SINDLINGEN Sven Sommerschuh gibt Wehrführerposten ab - und klagt über Bürokratismus  

Sven Sommerschuh hängt die Jacke des Sindlinger Wehrführers an den Nagel. Er scheidet zum Monatsende aus dem Amt.Foto: Michael SittigVon 2007 bis 2013 war Sven Sommerschuh, heute 44, Stellvertreter von Wehrführer Sascha Fölsing. Als der aufhörte, "habe ich lange überlegt, ob ich das machen will, weil es so viel Arbeit ist", sagt Sommerschuh, der Familienvater und Schichtleiter im Schichtdienst ist. Jetzt habe er wieder lange überlegt, ob er vorzeitig aufhört - gewählt ist er bis 2023. Doch es ist ein Abschied mit Ansage. "Im Januar habe ich den Dienstplan fertig gemacht, auf Neuerungen hingewiesen und betont, dass sich etwas ändern muss. Die Ausbildung, die Einsätze, die Veranstaltungen sollen Freude machen und gerne besucht werden. Sollte das nicht gelingen, würde ich das Amt zur Verfügung stellen und Platz machen für einen anderen", kündigte er damals an.

Die Freiwillige Feuerwehr Sindlingen kämpft an mehreren Fronten. Ihr fehlt es an Personal, dem Personal an Motivation, und die übergeordneten Behörden sind auch keine Hilfe. "Ziel war immer, unsere Feuerwehr wieder zu einer personell starken Truppe aufzubauen. Das ist nicht gelungen", resümiert Sven Sommerschuh. Von 27 Mitgliedern der Einsatzabteilung sind nur 14 aktiv. Sie werden nicht oft gefordert; im vergangenen Jahr gab es nur zehn Einsätze insgesamt. Das demotiviere, sagt Sommerschuh.

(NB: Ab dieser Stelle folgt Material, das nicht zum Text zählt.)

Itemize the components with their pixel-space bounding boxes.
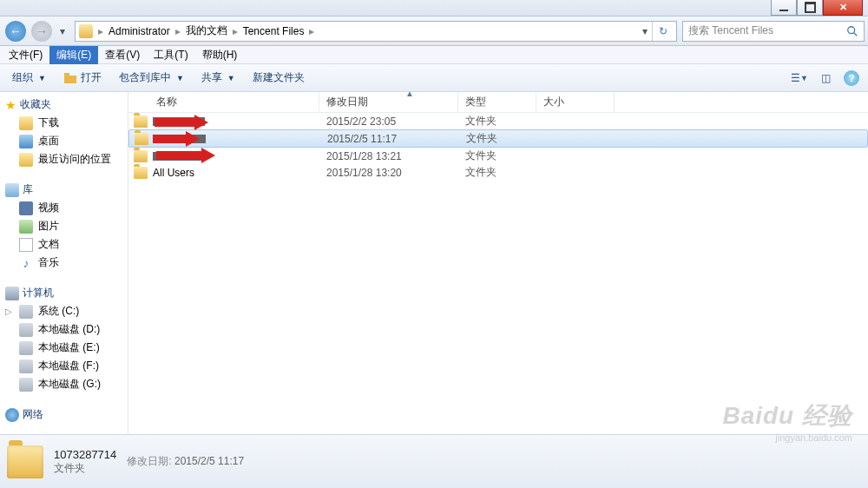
sidebar-downloads[interactable]: 下载 [0,114,128,132]
sidebar-drive-c[interactable]: ▷系统 (C:) [0,302,128,320]
network-icon [5,408,19,422]
svg-point-0 [848,26,855,33]
file-name: All Users [153,167,194,179]
details-type: 文件夹 [54,461,116,476]
drive-icon [19,323,33,337]
include-library-button[interactable]: 包含到库中▼ [112,67,191,89]
drive-icon [19,305,33,319]
nav-bar: ← → ▾ ▸ Administrator ▸ 我的文档 ▸ Tencent F… [0,16,868,46]
sidebar-drive-d[interactable]: 本地磁盘 (D:) [0,320,128,339]
details-pane: 1073287714 文件夹 修改日期: 2015/2/5 11:17 [0,434,868,488]
redacted-name [153,152,205,161]
menu-file[interactable]: 文件(F) [2,46,49,64]
folder-icon [135,133,148,145]
menu-tools[interactable]: 工具(T) [147,46,194,64]
breadcrumb-item[interactable]: Administrator [105,25,174,37]
folder-large-icon [7,445,43,478]
redacted-name [154,135,206,143]
sidebar-pictures[interactable]: 图片 [0,217,128,235]
new-folder-button[interactable]: 新建文件夹 [246,67,312,89]
close-button[interactable] [823,0,863,16]
column-date[interactable]: 修改日期 [319,92,458,112]
breadcrumb-item[interactable]: 我的文档 [182,23,231,38]
sidebar-music[interactable]: ♪音乐 [0,254,128,272]
file-date: 2015/2/5 11:17 [320,133,459,145]
sidebar-desktop[interactable]: 桌面 [0,132,128,150]
sidebar-drive-f[interactable]: 本地磁盘 (F:) [0,357,128,375]
computer-icon [5,287,19,300]
file-type: 文件夹 [459,131,537,146]
table-row[interactable]: 2015/1/28 13:21文件夹 [128,148,868,164]
file-type: 文件夹 [458,114,536,129]
menu-edit[interactable]: 编辑(E) [49,46,98,64]
column-size[interactable]: 大小 [536,92,615,112]
preview-pane-button[interactable]: ◫ [814,69,837,88]
sidebar-drive-g[interactable]: 本地磁盘 (G:) [0,375,128,393]
folder-icon [134,115,148,128]
file-list: 名称▲ 修改日期 类型 大小 2015/2/2 23:05文件夹2015/2/5… [128,92,868,434]
folder-icon [19,116,33,130]
redacted-name [153,117,205,126]
sidebar-favorites[interactable]: ★收藏夹 [0,96,128,114]
maximize-button[interactable] [797,0,823,16]
nav-forward-button[interactable]: → [30,20,54,43]
table-row[interactable]: 2015/2/5 11:17文件夹 [128,129,868,148]
share-button[interactable]: 共享▼ [194,67,242,89]
refresh-button[interactable]: ↻ [652,22,673,41]
video-icon [19,201,33,215]
music-icon: ♪ [19,256,33,270]
file-type: 文件夹 [458,148,536,163]
sidebar-computer[interactable]: 计算机 [0,284,128,302]
window-titlebar [0,0,868,16]
table-row[interactable]: 2015/2/2 23:05文件夹 [128,113,868,129]
open-button[interactable]: 打开 [56,67,108,89]
address-breadcrumb[interactable]: ▸ Administrator ▸ 我的文档 ▸ Tencent Files ▸… [75,21,677,42]
desktop-icon [19,135,33,148]
view-options-button[interactable]: ☰ ▼ [788,69,811,88]
nav-back-button[interactable]: ← [3,20,28,43]
document-icon [19,238,33,252]
minimize-button[interactable] [771,0,797,16]
file-date: 2015/1/28 13:21 [319,150,458,162]
breadcrumb-item[interactable]: Tencent Files [240,25,308,37]
column-name[interactable]: 名称▲ [128,92,319,112]
drive-icon [19,359,33,373]
drive-icon [19,341,33,355]
column-headers: 名称▲ 修改日期 类型 大小 [128,92,868,113]
folder-icon [79,24,93,38]
details-name: 1073287714 [54,448,116,461]
navigation-sidebar: ★收藏夹 下载 桌面 最近访问的位置 库 视频 图片 文档 ♪音乐 计算机 ▷系… [0,92,128,434]
star-icon: ★ [5,98,16,112]
recent-icon [19,153,33,167]
search-input[interactable]: 搜索 Tencent Files [682,21,865,42]
sidebar-documents[interactable]: 文档 [0,235,128,254]
svg-line-1 [854,32,858,36]
address-dropdown-icon[interactable]: ▾ [638,25,652,37]
command-toolbar: 组织▼ 打开 包含到库中▼ 共享▼ 新建文件夹 ☰ ▼ ◫ ? [0,64,868,92]
search-placeholder: 搜索 Tencent Files [688,23,773,38]
expand-icon[interactable]: ▷ [5,307,12,316]
menu-view[interactable]: 查看(V) [98,46,147,64]
table-row[interactable]: All Users2015/1/28 13:20文件夹 [128,164,868,181]
file-type: 文件夹 [458,165,536,180]
nav-history-dropdown[interactable]: ▾ [56,25,69,37]
sidebar-recent[interactable]: 最近访问的位置 [0,150,128,168]
library-icon [5,183,19,197]
menu-bar: 文件(F) 编辑(E) 查看(V) 工具(T) 帮助(H) [0,46,868,64]
file-date: 2015/2/2 23:05 [319,115,458,128]
details-modified: 修改日期: 2015/2/5 11:17 [127,454,244,469]
menu-help[interactable]: 帮助(H) [195,46,245,64]
sidebar-libraries[interactable]: 库 [0,181,128,199]
folder-icon [134,167,148,179]
drive-icon [19,378,33,392]
organize-button[interactable]: 组织▼ [5,67,53,89]
sort-indicator-icon: ▲ [405,89,414,98]
help-button[interactable]: ? [840,69,863,88]
folder-icon [134,150,148,162]
open-icon [63,72,77,84]
file-date: 2015/1/28 13:20 [319,167,458,179]
sidebar-drive-e[interactable]: 本地磁盘 (E:) [0,339,128,357]
sidebar-network[interactable]: 网络 [0,406,128,424]
column-type[interactable]: 类型 [458,92,536,112]
sidebar-videos[interactable]: 视频 [0,199,128,217]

Gegensteuern blieb erfolglos

Die Folge: Die wöchentlichen Ausbildungsabende verlieren ihren Reiz. Wenn aber im Feuerwehrhaus an der Hoechster Farbenstraße nur drei, vier Kameraden zusammenkommen, lohnt sich der Aufwand dafür nicht. Viel haben Sven Sommerschuh, sein Vertreter Jens Sommer und weitere Mitglieder in den vergangenen Jahren versucht, um gegenzusteuern - intern und extern. Sie warben zum Beispiel mit Flugblättern und bei Stadtteilfesten für die Feuerwehr, doch weitgehend vergeblich. "Am Tag der offenen Tür ist das Haus voll, aber es kommt nix rüber", bedauert der scheidende Wehrführer. Gründe seien vor allem die flexiblen Arbeitszeiten der Menschen und die demografische Entwicklung. So wird es immer schwieriger, im Alarmfall die nötige Mindest-Einsatztruppe von sechs Wehrleuten zusammenzubekommen. 

2019 hat Sommerschuh deshalb die Stadtbrandinspektion gebeten, die Sindlinger aus dem Einsatzdienst zu nehmen. Vorab sollte damals noch über eine Kooperation mit einer Nachbar-Wehr gesprochen werden. Doch das habe sich zerschlagen, weil die übergeordnete Behörde die Einsatzfähigkeit der Sindlinger als gegeben ansieht.

Die Wehrführung verlegte die Anfangszeit der Übungsabende, um Berufstätigen entgegenzukommen. Sie gestaltete die Ausbildungsabende flexibler; in geraden Monaten fallen sie auf den Donnerstag, in ungeraden auf den Dienstag. Noch weitere Neuerungen sind in Vorbereitung, aber die Resonanz empfindet Sven Sommerschuh als enttäuschend, Es gibt keine Rückmeldungen, keinen frischen Wind.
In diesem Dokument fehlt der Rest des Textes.